TASK DIRECTIONS: Copy out each line of the material in which the word "Пользователь" appears.
EXTRACTED DATA START
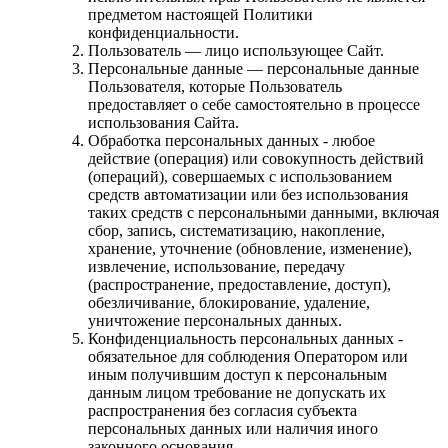
предметом настоящей Политики
конфиденциальности.
Пользователь — лицо использующее Сайт.
Персональные данные — персональные данные
Пользователя, которые Пользователь
предоставляет о себе самостоятельно в процессе
использования Сайта.
Обработка персональных данных - любое
действие (операция) или совокупность действий
(операций), совершаемых с использованием
средств автоматизации или без использования
таких средств с персональными данными, включая
сбор, запись, систематизацию, накопление,
хранение, уточнение (обновление, изменение),
извлечение, использование, передачу
(распространение, предоставление, доступ),
обезличивание, блокирование, удаление,
уничтожение персональных данных.
Конфиденциальность персональных данных -
обязательное для соблюдения Оператором или
иным получившим доступ к персональным
данным лицом требование не допускать их
распространения без согласия субъекта
персональных данных или наличия иного
законного основания.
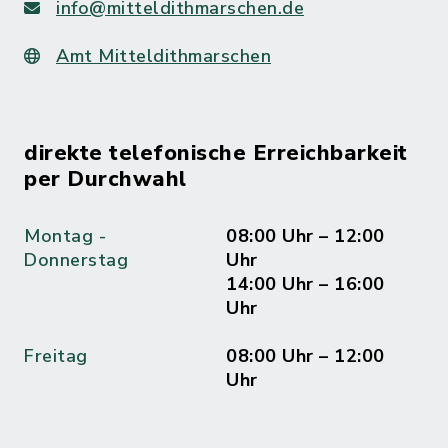
info@mitteldithmarschen.de
Amt Mitteldithmarschen
direkte telefonische Erreichbarkeit
per Durchwahl
Montag -
08:00 Uhr – 12:00
Donnerstag
Uhr
14:00 Uhr – 16:00
Uhr
Freitag
08:00 Uhr – 12:00
Uhr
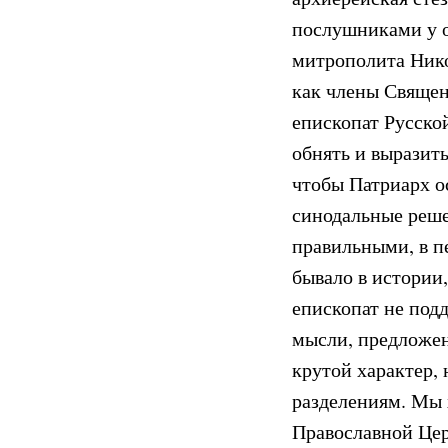
послушниками у о
митрополита Нико
как члены Священ
епископат Русской
обнять и выразить
чтобы Патриарх о
синодальные реше
правильными, в п
бывало в истории
епископат не подд
мысли, предложен
крутой характер, 
разделениям. Мы 
Православной Цер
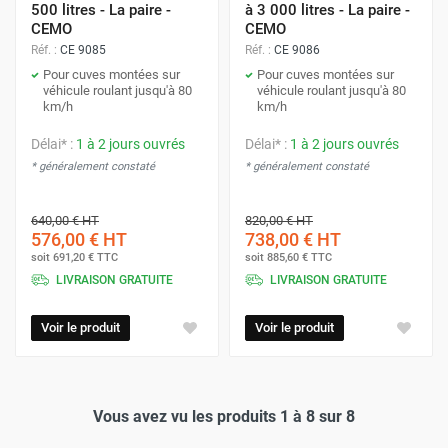
500 litres - La paire -
à 3 000 litres - La paire -
CEMO
CEMO
Réf. :
CE 9085
Réf. :
CE 9086
Pour cuves montées sur
Pour cuves montées sur
véhicule roulant jusqu'à 80
véhicule roulant jusqu'à 80
km/h
km/h
Délai* :
1 à 2 jours ouvrés
Délai* :
1 à 2 jours ouvrés
* généralement constaté
* généralement constaté
640,00 €
HT
820,00 €
HT
576,00 €
HT
738,00 €
HT
soit
691,20 €
TTC
soit
885,60 €
TTC
LIVRAISON GRATUITE
LIVRAISON GRATUITE
Voir le produit
Voir le produit
Vous avez vu les produits 1 à 8 sur 8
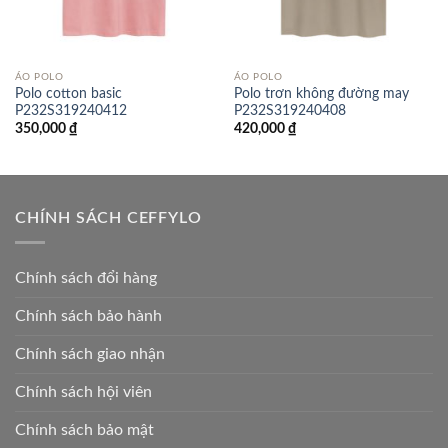
ÁO POLO
ÁO POLO
Polo cotton basic
Polo trơn không đường may
P232S319240412
P232S319240408
350,000
₫
420,000
₫
CHÍNH SÁCH CEFFYLO
Chính sách đổi hàng
Chính sách bảo hành
Chính sách giao nhận
Chính sách hội viên
Chính sách bảo mật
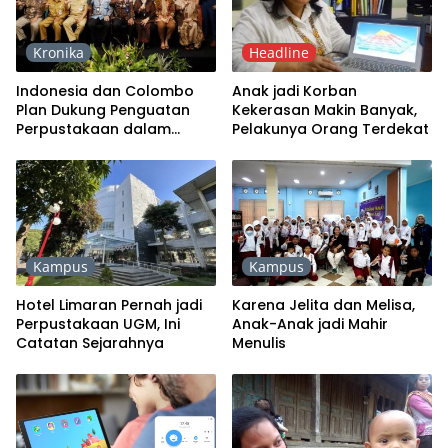
Kronika
Headline
Indonesia dan Colombo
Anak jadi Korban
Plan Dukung Penguatan
Kekerasan Makin Banyak,
Perpustakaan dalam
Pelakunya Orang Terdekat
Pembangunan Nasional
Kampus
Kampus
Hotel Limaran Pernah jadi
Karena Jelita dan Melisa,
Perpustakaan UGM, Ini
Anak-Anak jadi Mahir
Catatan Sejarahnya
Menulis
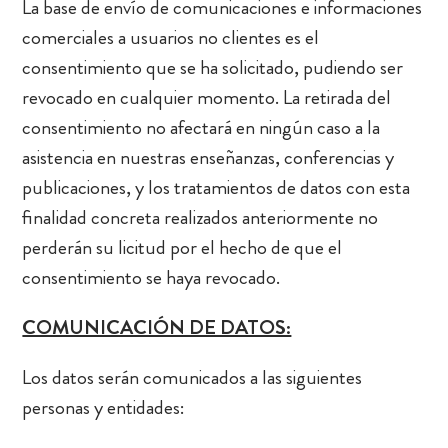
La base de envío de comunicaciones e informaciones
comerciales a usuarios no clientes es el
consentimiento que se ha solicitado, pudiendo ser
revocado en cualquier momento. La retirada del
consentimiento no afectará en ningún caso a la
asistencia en nuestras enseñanzas, conferencias y
publicaciones, y los tratamientos de datos con esta
finalidad concreta realizados anteriormente no
perderán su licitud por el hecho de que el
consentimiento se haya revocado.
COMUNICACIÓN DE DATOS:
Los datos serán comunicados a las siguientes
personas y entidades:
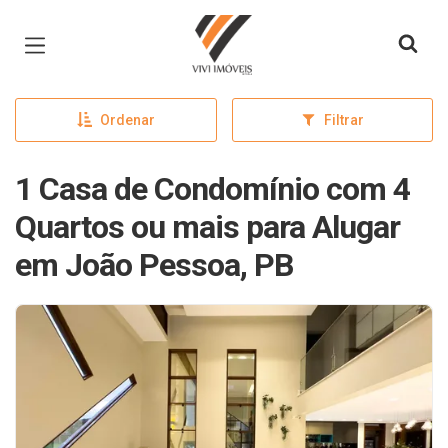
Página inicial
Ordenar
Filtrar
1 Casa de Condomínio com 4
Quartos ou mais para Alugar
em João Pessoa, PB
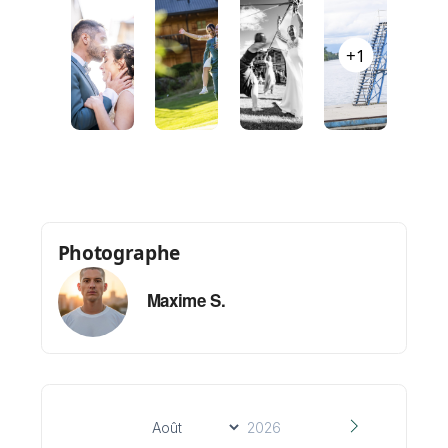
retouches professionnelles pour un
rendu harmonieux et élégant.
+1
Livraison
: 350 images retouchées
livrées sous 72 heures, prêtes à
partager ou à imprimer.
Déplacement inclus
: jusqu’à 150 km
autour de Monthey.
Tarif promotionnel :
Photographe
3 200 CHF au lieu de 3 500 CHF
Maxime S.
Options disponibles :
Prolongation de la couverture de la
soirée ou du bal
Création d’albums ou tirages de qualité
professionnelle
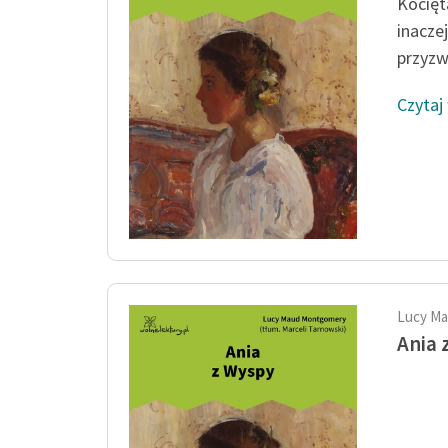
Kocięt
inacze
przyzw
Czytaj
Lucy M
Ania 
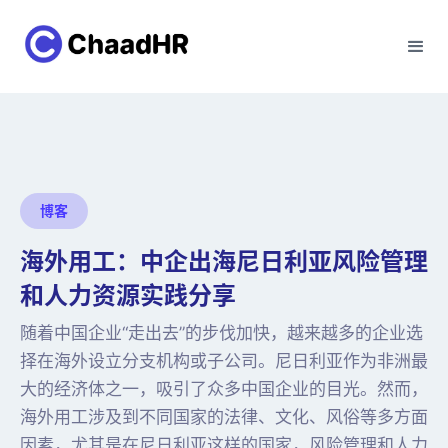
博客
海外用工：中企出海尼日利亚风险管理
和人力资源实践分享
随着中国企业“走出去”的步伐加快，越来越多的企业选
择在海外设立分支机构或子公司。尼日利亚作为非洲最
大的经济体之一，吸引了众多中国企业的目光。然而，
海外用工涉及到不同国家的法律、文化、风俗等多方面
因素，尤其是在尼日利亚这样的国家，风险管理和人力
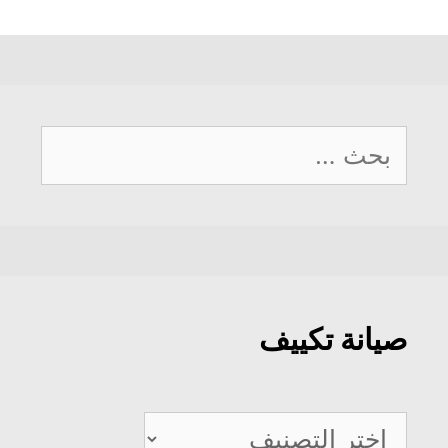
البحث
عن:
صيانة تكييف
صيانة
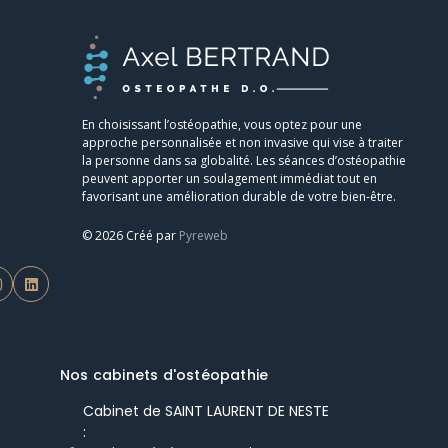
En choisissant l’ostéopathie, vous optez pour une
approche personnalisée et non invasive qui vise à traiter
la personne dans sa globalité. Les séances d’ostéopathie
peuvent apporter un soulagement immédiat tout en
favorisant une amélioration durable de votre bien-être.
© 2026 Créé par
Pyreweb
Nos cabinets d'ostéopathie
Cabinet de SAINT LAURENT DE NESTE
:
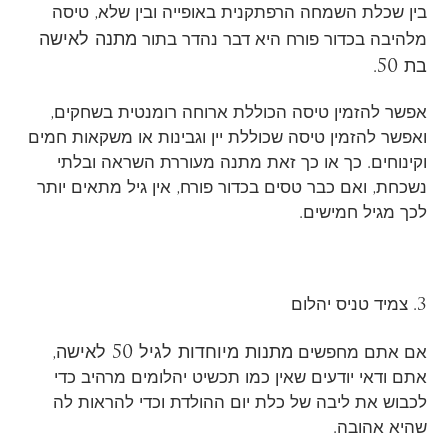
בין שכלת השמחה הרפתקנית באופייה ובין שלא, טיסה
מתנה לאישה
מלהיבה בכדור פורח היא דבר נהדר בתור
בת 50
.
אפשר להזמין טיסה הכוללת ארוחה רומנטית בשחקים,
ואפשר להזמין טיסה שכוללת יין וגבינות או משקאות חמים
וקינוחים. כך או כך זאת מתנה מעוררת השראה ובלתי
נשכחת, ואם כבר טסים בכדור פורח, אין גיל מתאים יותר
לכך מגיל חמישים.
3. צמיד טניס יהלום
מתנות מיוחדות לגיל 50 לאישה
אם אתם מחפשים
,
אתם ודאי יודעים שאין כמו תכשיט יהלומים מרהיב כדי
לכבוש את ליבה של כלת יום ההולדת וכדי להראות לה
שהיא אהובה.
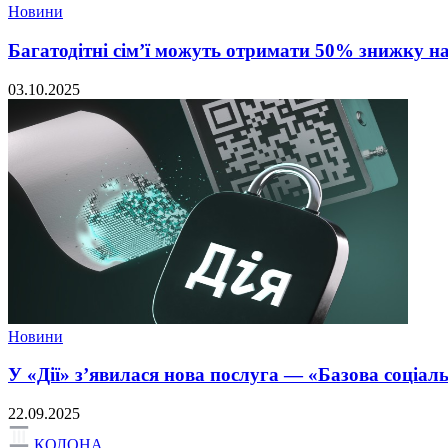
Новини
Багатодітні сім’ї можуть отримати 50% знижку н
03.10.2025
Новини
У «Дії» з’явилася нова послуга — «Базова соціал
22.09.2025
КОЛОНА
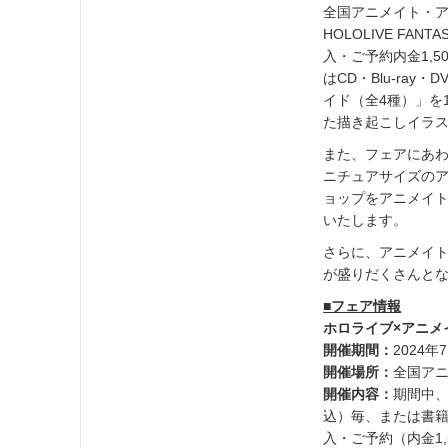
全国アニメイト・ア
HOLOLIVE F
入・ご予約内金1,
はCD・Blu-ra
イド（全4種）」を
た描き起こしイラ
また、フェアにあわ
ニチュアサイズの
ョップをアニメイト池
いたします。
さらに、アニメイ
が盛りだくさんとな
■フェア情報
ホロライブ×アニメイト
開催期間：
2024年
開催場所：
全国ア
開催内容：
期間中、
込）毎、または書籍を
入・ご予約（内金1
EXTRACTED DATA END
REPLY TO THE EXERCISE:
Пользователь — лицо использующее Сайт.
Пользователя, которые Пользователь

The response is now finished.